Supplied material section start
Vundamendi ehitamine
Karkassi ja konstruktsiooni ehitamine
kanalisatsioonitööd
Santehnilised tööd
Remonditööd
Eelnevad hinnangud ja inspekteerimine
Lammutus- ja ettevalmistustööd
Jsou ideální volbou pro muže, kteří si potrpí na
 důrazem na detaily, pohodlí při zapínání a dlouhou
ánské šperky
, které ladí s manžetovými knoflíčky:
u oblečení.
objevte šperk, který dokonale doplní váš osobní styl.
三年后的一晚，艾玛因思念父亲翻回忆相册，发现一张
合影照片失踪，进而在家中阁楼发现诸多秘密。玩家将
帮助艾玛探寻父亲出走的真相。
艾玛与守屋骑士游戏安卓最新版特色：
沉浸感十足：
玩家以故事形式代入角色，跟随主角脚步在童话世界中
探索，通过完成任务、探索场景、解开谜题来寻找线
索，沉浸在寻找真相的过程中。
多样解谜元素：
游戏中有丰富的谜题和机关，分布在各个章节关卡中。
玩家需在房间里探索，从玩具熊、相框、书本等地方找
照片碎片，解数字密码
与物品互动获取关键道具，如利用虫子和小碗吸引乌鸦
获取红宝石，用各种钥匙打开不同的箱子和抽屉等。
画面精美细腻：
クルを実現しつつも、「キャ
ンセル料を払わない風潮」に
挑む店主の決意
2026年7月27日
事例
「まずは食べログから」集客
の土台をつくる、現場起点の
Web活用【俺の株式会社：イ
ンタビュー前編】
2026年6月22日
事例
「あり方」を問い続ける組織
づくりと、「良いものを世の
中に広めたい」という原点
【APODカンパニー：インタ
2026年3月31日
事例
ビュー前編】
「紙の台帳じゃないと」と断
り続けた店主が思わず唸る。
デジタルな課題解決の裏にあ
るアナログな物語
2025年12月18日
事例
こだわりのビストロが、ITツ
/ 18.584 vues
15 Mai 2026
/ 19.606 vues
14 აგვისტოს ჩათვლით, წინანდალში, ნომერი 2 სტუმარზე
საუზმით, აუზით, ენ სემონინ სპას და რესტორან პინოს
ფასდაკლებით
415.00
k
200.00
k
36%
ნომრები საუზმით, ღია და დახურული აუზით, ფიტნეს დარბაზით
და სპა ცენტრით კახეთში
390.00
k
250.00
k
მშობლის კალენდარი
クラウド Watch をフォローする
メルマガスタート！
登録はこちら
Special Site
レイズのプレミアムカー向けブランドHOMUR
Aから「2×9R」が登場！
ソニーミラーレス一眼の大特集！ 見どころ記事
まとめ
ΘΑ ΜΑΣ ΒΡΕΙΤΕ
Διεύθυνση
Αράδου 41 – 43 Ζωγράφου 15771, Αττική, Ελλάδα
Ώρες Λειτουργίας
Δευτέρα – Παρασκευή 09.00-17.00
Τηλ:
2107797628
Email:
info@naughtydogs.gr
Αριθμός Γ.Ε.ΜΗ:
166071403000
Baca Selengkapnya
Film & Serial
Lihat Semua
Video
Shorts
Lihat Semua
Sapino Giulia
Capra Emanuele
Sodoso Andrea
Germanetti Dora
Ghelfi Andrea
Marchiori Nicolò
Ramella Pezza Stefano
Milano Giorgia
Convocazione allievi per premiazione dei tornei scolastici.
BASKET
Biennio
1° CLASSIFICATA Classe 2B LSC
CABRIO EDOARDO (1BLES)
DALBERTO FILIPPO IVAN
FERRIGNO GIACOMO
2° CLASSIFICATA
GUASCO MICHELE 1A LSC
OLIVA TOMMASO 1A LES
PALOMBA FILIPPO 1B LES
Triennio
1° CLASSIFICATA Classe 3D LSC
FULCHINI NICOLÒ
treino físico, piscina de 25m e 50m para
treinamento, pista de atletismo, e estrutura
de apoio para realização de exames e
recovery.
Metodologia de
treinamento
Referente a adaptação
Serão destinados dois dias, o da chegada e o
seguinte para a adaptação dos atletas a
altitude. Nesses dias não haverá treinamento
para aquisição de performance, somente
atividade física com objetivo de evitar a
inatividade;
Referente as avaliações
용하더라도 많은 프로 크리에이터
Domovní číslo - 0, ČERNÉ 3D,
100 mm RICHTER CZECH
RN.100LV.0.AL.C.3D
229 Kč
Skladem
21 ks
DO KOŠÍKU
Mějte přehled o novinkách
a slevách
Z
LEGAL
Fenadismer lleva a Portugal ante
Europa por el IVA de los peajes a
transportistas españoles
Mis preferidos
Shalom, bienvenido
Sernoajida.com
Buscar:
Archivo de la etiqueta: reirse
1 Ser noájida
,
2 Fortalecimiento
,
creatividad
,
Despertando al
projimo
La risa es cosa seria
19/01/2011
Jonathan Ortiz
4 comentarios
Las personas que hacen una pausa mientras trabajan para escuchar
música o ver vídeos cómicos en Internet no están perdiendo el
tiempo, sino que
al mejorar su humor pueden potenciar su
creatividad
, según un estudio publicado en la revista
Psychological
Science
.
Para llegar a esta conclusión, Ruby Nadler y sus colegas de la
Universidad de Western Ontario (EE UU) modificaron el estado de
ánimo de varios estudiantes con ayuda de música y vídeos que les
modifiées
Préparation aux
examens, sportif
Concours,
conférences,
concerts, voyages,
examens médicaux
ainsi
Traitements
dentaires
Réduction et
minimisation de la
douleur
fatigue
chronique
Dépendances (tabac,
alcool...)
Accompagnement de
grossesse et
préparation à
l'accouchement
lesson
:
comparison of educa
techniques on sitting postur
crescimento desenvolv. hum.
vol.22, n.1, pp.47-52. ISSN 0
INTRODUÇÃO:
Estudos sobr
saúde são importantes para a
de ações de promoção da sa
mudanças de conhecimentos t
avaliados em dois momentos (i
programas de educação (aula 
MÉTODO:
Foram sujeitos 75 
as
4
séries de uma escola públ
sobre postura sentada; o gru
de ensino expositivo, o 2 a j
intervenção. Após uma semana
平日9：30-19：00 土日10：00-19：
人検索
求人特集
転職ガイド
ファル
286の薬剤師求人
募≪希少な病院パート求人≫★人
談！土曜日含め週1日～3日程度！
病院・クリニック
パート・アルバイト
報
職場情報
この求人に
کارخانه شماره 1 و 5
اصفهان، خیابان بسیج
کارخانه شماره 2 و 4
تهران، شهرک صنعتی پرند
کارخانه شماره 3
Supplied material section end
Problem description: The lines to retype run from the start of the entries through the line containing "り続けた店主が思わず唸る。"; reproduce them exactly and add nothing.

Solution to the problem:
Vundamendi ehitamine
Karkassi ja konstruktsiooni ehitamine
kanalisatsioonitööd
Santehnilised tööd
Remonditööd
Eelnevad hinnangud ja inspekteerimine
Lammutus- ja ettevalmistustööd
Jsou ideální volbou pro muže, kteří si potrpí na
 důrazem na detaily, pohodlí při zapínání a dlouhou
ánské šperky
, které ladí s manžetovými knoflíčky:
u oblečení.
objevte šperk, který dokonale doplní váš osobní styl.
三年后的一晚，艾玛因思念父亲翻回忆相册，发现一张
合影照片失踪，进而在家中阁楼发现诸多秘密。玩家将
帮助艾玛探寻父亲出走的真相。
艾玛与守屋骑士游戏安卓最新版特色：
沉浸感十足：
玩家以故事形式代入角色，跟随主角脚步在童话世界中
探索，通过完成任务、探索场景、解开谜题来寻找线
索，沉浸在寻找真相的过程中。
多样解谜元素：
游戏中有丰富的谜题和机关，分布在各个章节关卡中。
玩家需在房间里探索，从玩具熊、相框、书本等地方找
照片碎片，解数字密码
与物品互动获取关键道具，如利用虫子和小碗吸引乌鸦
获取红宝石，用各种钥匙打开不同的箱子和抽屉等。
画面精美细腻：
クルを実現しつつも、「キャ
ンセル料を払わない風潮」に
挑む店主の決意
2026年7月27日
事例
「まずは食べログから」集客
の土台をつくる、現場起点の
Web活用【俺の株式会社：イ
ンタビュー前編】
2026年6月22日
事例
「あり方」を問い続ける組織
づくりと、「良いものを世の
中に広めたい」という原点
【APODカンパニー：インタ
2026年3月31日
事例
ビュー前編】
「紙の台帳じゃないと」と断
り続けた店主が思わず唸る。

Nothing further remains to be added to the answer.